Dans tous ces cas, One Voice refuse une exploitation animale se terminant par la mort. Cela est conforté par le fait que les trois dernières étapes de leur vie – capture, transport et abattage – sont les mêmes que pour les poulets ordinaires. Ces dernières 24 heures, particulièrement pénibles, devraient faire réfléchir tous ceux qui s’imaginent qu’il est possible d’obtenir de la viande "sans cruauté". La poursuite du profit maximal en aviculture se fait au détriment d’êtres vivants et sensibles. Le bien-être animal est absent, les droits des animaux sont bafoués. Mais le responsable, c’est toujours le consommateur.

De plus en plus contesté, l’élevage intensif est en perte de vitesse au profit d’un élevage extensif, "bio" ou pas, plus respectueux du bien-être animal et de la qualité des produits. Nous pensons qu’il demeure contraire aux droits fondamentaux des animaux, mais aller dans cette direction est un premier pas souhaitable, le début d’une prise de conscience face à l’inacceptable.

Vous voulez ne plus manger que des animaux adultes qui ont bien vécu, qui ont été gentiment capturés, délicatement transportés puis tendrement abattus ? Bon courage pour en trouver ! Pour que ça change, il est important que vous ne vous rendiez plus complice de cet état de chose.

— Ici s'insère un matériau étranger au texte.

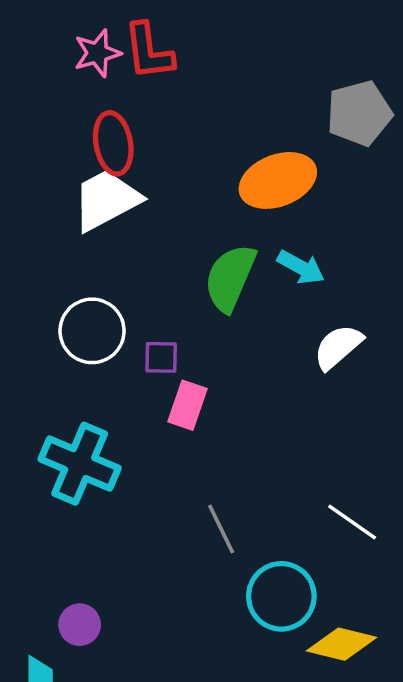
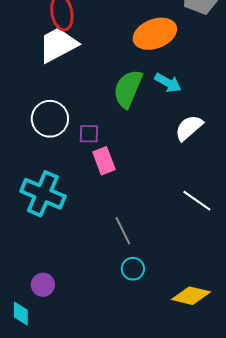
pink rectangle: (188, 405) -> (104, 161), turned -40
white line: (352, 522) -> (197, 201), moved
cyan circle: (281, 596) -> (133, 269), moved, size x0.6

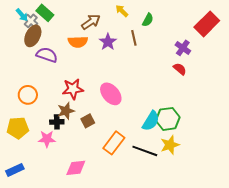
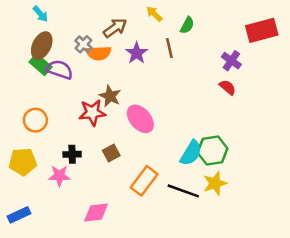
green rectangle: (45, 13) -> (40, 64), moved
cyan arrow: (22, 15) -> (40, 14), moved
gray cross: (31, 21) -> (83, 44), moved
red rectangle: (207, 24) -> (262, 30), turned 30
brown star: (66, 111) -> (110, 96), moved, turned -30

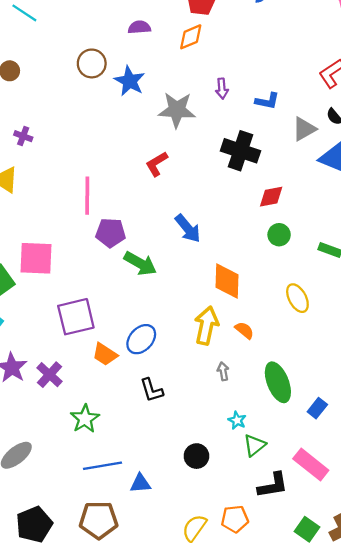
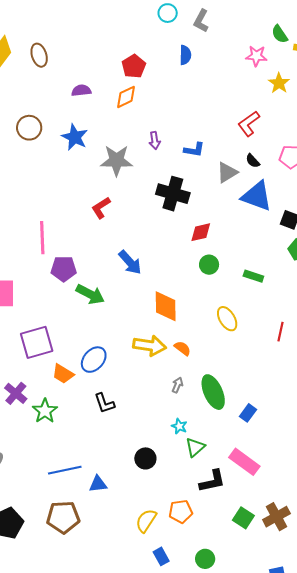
brown circle: (92, 63) -> (29, 128), moved
yellow arrow: (206, 326) -> (150, 346), turned 88
gray arrow: (223, 371) -> (177, 385), moved, turned 35
green star: (85, 419) -> (45, 411), moved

Les animaux sont des êtres vivants et sensibles, non de la viande sur pattes. Ils ne peuvent se défendre eux-mêmes. Merci de ce que vous pouvez faire en leur faveur, en tant que consommateur, citoyen et être humain.

• Distribuez notre tract sur l’élevage et nos autres tracts, il vous permettront de faire évoluer les mentalités et de réduire le nombre d’animaux consommés. Les gens doivent se détourner de cette chair pleine de souffrances, c’est la seule chose qui puisse vraiment éviter que ce scandale ne continue, l’espoir d’obtenir des lois européennes plus strictes est faible et même nul si les textes doivent venir de France. Aucun pouvoir politique chez nous ne touchera jamais réellement aux agriculteurs, notamment aux éleveurs : trop d’électeurs, trop de risques de préfectures cernées de tracteurs… La solution est donc bien entre les mains des consommateurs, et tout d’abord des vôtres pour les informer. Merci d’agir.